Reputation: 3608
I have
pd.DataFrame({'text':['fewfwePDFerglergl','htrZIPg','gemlHTML']})
text
0 wePDFerglergl
1 htrZIPg
2 gemlHTML
a column 10k rows long. Each column contains one of ['PDF','ZIP','HTML']. The length of each entry in text is 14char max.
how do I get:
pd.DataFrame({'text':['wePDFerglergl','htrZIPg','gemlHTML'],'file_type':['pdf','zip','html']})
text file_type
0 wePDFerglergl pdf
1 htrZIPg zip
2 gemlHTML html
I tried df.text[0].find('ZIP')
for a single entry, but do not know how to stitch it all together to test and return the correct value for each row in the column
Any suggestions?
Upvotes: 0
Views: 75
Reputation: 42946
We can use str.extract
here with the regex flag for in-case sensitive (?i)

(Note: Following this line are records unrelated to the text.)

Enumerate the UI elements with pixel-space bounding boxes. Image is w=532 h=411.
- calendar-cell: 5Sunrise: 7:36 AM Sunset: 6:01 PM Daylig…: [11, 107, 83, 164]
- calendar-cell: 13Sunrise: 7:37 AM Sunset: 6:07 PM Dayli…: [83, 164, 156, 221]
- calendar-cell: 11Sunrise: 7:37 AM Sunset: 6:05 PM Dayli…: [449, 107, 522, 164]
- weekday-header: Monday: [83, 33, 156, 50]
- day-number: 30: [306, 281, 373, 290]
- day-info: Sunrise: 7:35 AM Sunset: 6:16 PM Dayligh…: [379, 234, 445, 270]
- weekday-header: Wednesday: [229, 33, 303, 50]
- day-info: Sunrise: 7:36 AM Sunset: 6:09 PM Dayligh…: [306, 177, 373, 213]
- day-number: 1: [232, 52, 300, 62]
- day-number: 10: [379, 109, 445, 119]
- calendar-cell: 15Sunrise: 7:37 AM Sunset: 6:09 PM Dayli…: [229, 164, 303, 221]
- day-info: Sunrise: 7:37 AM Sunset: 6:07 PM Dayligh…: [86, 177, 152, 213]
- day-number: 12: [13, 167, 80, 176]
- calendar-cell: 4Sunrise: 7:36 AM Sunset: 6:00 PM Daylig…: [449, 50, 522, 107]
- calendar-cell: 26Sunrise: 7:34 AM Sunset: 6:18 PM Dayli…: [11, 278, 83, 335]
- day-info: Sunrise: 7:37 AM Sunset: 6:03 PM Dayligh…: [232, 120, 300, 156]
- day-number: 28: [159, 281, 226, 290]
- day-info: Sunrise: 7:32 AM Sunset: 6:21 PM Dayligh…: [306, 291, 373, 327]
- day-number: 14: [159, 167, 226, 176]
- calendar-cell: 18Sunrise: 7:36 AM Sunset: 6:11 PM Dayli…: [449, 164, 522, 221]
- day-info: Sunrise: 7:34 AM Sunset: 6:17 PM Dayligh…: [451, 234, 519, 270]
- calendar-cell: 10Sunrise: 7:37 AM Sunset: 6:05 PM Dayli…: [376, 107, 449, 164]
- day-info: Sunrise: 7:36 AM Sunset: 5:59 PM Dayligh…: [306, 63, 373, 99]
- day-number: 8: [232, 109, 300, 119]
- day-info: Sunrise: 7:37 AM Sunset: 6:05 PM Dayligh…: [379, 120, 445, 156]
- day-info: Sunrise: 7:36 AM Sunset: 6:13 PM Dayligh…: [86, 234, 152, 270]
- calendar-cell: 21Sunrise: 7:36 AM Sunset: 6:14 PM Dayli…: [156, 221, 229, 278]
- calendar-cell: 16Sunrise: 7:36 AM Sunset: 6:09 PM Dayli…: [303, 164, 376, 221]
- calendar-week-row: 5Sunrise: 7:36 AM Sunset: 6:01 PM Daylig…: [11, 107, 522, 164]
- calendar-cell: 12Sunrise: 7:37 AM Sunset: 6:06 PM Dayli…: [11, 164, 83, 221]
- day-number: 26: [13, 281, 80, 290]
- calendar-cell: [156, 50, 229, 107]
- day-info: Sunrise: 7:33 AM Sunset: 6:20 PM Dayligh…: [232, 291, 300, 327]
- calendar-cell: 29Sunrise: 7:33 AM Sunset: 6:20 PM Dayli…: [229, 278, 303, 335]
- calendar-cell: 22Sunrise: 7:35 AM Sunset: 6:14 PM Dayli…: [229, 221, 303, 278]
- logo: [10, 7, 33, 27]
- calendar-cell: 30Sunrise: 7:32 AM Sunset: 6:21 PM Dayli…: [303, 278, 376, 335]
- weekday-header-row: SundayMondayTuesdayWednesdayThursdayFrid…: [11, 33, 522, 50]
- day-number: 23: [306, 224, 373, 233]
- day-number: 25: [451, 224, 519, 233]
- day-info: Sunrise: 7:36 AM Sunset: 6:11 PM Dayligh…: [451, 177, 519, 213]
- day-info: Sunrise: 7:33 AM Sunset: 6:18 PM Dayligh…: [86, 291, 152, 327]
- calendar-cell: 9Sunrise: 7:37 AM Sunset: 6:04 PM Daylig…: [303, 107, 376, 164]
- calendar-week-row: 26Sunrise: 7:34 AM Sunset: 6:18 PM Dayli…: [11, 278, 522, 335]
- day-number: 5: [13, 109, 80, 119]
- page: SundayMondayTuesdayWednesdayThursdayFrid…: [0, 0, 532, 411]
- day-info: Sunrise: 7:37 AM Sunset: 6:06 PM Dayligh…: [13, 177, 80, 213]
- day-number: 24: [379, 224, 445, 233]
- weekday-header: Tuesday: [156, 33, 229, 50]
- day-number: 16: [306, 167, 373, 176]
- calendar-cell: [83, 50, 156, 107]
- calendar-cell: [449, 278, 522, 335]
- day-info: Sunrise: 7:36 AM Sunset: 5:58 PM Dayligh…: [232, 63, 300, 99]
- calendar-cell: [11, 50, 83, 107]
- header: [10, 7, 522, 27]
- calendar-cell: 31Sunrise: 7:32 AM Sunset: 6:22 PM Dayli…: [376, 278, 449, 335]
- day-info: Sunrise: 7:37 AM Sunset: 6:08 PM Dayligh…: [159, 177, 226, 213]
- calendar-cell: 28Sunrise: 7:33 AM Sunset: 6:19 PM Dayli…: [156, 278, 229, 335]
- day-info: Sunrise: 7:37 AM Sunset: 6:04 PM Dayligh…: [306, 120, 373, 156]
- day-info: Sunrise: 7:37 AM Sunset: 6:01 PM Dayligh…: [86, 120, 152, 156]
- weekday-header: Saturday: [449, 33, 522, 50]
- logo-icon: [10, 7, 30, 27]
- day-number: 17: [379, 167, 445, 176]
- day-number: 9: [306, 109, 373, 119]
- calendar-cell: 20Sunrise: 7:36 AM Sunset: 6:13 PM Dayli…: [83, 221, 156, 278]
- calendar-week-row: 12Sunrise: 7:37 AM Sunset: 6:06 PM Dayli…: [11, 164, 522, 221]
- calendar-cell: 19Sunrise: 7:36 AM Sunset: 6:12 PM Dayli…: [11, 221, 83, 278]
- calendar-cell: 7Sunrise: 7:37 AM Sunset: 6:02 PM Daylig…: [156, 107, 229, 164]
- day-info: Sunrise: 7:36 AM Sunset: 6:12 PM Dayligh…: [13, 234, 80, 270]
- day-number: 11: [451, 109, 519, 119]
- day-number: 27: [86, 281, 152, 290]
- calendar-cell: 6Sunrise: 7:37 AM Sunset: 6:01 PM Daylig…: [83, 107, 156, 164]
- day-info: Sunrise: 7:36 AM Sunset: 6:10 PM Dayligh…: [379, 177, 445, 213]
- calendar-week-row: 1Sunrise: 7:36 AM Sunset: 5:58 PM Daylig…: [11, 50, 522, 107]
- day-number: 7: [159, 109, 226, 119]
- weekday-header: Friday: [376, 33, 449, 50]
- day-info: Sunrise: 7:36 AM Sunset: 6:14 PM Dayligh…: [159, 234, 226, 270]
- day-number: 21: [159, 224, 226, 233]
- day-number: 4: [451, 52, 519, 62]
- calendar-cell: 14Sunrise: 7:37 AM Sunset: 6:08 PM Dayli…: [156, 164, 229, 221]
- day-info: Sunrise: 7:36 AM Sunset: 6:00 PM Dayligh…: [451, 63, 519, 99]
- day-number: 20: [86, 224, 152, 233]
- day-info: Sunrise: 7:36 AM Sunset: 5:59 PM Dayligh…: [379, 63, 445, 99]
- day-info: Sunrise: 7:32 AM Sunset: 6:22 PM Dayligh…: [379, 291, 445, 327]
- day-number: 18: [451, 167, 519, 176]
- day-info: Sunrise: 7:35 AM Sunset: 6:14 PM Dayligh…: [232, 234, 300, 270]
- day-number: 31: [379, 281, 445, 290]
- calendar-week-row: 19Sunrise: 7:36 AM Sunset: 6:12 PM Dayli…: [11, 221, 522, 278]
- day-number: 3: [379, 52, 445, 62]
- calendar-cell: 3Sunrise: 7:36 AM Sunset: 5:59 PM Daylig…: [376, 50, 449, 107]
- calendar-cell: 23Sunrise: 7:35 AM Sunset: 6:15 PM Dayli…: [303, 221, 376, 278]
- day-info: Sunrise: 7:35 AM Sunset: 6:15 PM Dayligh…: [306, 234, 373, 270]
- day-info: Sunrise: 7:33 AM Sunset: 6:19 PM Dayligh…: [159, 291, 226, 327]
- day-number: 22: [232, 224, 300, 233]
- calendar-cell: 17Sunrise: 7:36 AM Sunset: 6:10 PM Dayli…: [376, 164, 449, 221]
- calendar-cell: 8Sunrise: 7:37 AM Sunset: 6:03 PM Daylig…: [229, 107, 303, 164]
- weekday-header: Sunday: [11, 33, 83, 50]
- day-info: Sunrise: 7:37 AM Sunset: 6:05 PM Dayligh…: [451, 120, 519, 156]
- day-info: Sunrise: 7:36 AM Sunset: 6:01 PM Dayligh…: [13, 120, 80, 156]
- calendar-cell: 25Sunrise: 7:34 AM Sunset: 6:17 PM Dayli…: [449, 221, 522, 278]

words = ['pdf','zip','html']
df['file_type'] = df['text'].str.extract(f'(?i)({"|".join(words)})')
Or we use the flags=re.IGNORECASE
argument:
import re
df['file_type'] = df['text'].str.extract(f'({"|".join(words)})', flags=re.IGNORECASE)
Output
text file_type
0 fewfwePDFerglergl PDF
1 htrZIPg ZIP
2 gemlHTML HTML
If you want file_type
as lower case, chain str.lower()
:
df['file_type'] = df['text'].str.extract(f'(?i)({"|".join(words)})')[0].str.lower()
text file_type
0 fewfwePDFerglergl pdf
1 htrZIPg zip
2 gemlHTML html
Details:
The pipe (|
) is the or
operator in regular expressions. So with:
"|".join(words)
'pdf|zip|html'
We get the following in pseudocode:
extract "pdf" or "zip" or "html" from our string
Upvotes: 1
Reputation: 1299
You could use regex for this:
import re
regex = re.compile(r'(PDF|ZIP|HTML)')
This matches any of the desired substrings. To extract these matches in order in proper case, here's a one-liner:
file_type = [re.search(regex, x).group().lower() for x in df['text']]
This returns the following list:
['pdf', 'zip', 'html']
Then to add the column:
df['file_type'] = file_type
Upvotes: 0